Overview of when our ‘worst case scenario’ actually happened after 12 years of smooth running.
The Cornwallis Data Centre (CDC) houses most of the University’s servers, which are used to deliver the majority of IT services to the University. On the 11th June, this room suffered a complete power failure during major maintenance work.
What were you doing?
Replacing the uninterruptable power supply (UPS) and some air conditioning units.
Why were you doing that?
The CDC is a highly resilient data centre designed to deal with many potential disaster scenarios. This includes systems to maintain power. While normally run from mains electrical power, we have an interlinked set of three UPS (Uninterruptable Power Supplies – essentially three very large batteries) to run from in the event of a power cut. These are expected to be able to run for 30 – 60 minutes, which is considered more than enough time for our diesel generator to automatically start. This then has sufficient capacity to run for 18-24 hours before requiring more fuel. Over the years, we have had several power cuts and this combination has maintained service throughout.
The CDC was built in 2008 and 12 years later, equipment such as the UPS and air conditioning units were becoming too old to be reliable and were approaching a stage where they were no longer supported by the manufacturer. In order that we could be confident they could continue to run, we started an Estates led capital programme of replacing equipment.
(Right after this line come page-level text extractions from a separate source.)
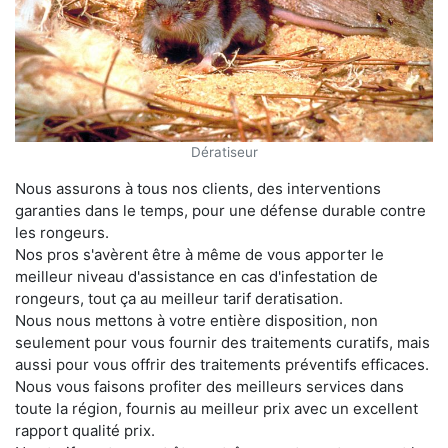
Dératiseur
Nous assurons à tous nos clients, des interventions
garanties dans le temps, pour une défense durable contre
les rongeurs.
Nos pros s'avèrent être à même de vous apporter le
meilleur niveau d'assistance en cas d'infestation de
rongeurs, tout ça au meilleur tarif deratisation.
Nous nous mettons à votre entière disposition, non
seulement pour vous fournir des traitements curatifs, mais
aussi pour vous offrir des traitements préventifs efficaces.
Nous vous faisons profiter des meilleurs services dans
toute la région, fournis au meilleur prix avec un excellent
rapport qualité prix.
Why did you do this work when you did?
Due to the current Covid crisis, scheduling this work proved quite difficult. At the point where the engineering company (Future-tech – who we use for all our data centre work) confirmed they were legally able to do the work, their availability was to either to start almost immediately (8th June) or delay a number of weeks, pushing the work closer to Clearing. While we would have preferred the work to start a week later, out of term time, we opted to secure the opportunity to ensure work was completed as soon as possible.
The UPS work was expected to take one week while the air conditioning work should take up to four weeks.
Who was involved?
Information Services (IS) are the key users of the data centre, but there is equipment from other University schools and departments, and also some which is owned and managed by our network provider and regional partners.
Estates manage the contract for the environmental (power, temperature, security) state of the room, and as this is a highly specialist area contract a specialist company called Future-tech for most of the support and maintenance work.
Future-tech is a specialist Data Centre provider, highly accredited and recipients of numerous awards. They have a significant customer base including numerous other Universities, councils, blue chip commercial entities and the NHS. Future-tech were part of the design and commissioning of the room, have been part of the maintenance process since and know it intimately. The CDC electrical supply had worked flawlessly for over a decade and covered many periods of maintenance, numerous electrical supply cuts over the years and the whole campus power cut of February 2013
What was supposed to happen?
As the problem centred around power, the air conditioning work will not be included in the remainder of this report. Air conditioning work was suspended to remove any further complications.
The data centre has three UPS units, in what is known as a N+1 design. Two units can handle the power load of the data centre, with three, this allows one to be shut down for maintenance or allowing spare capacity in the event of a fault.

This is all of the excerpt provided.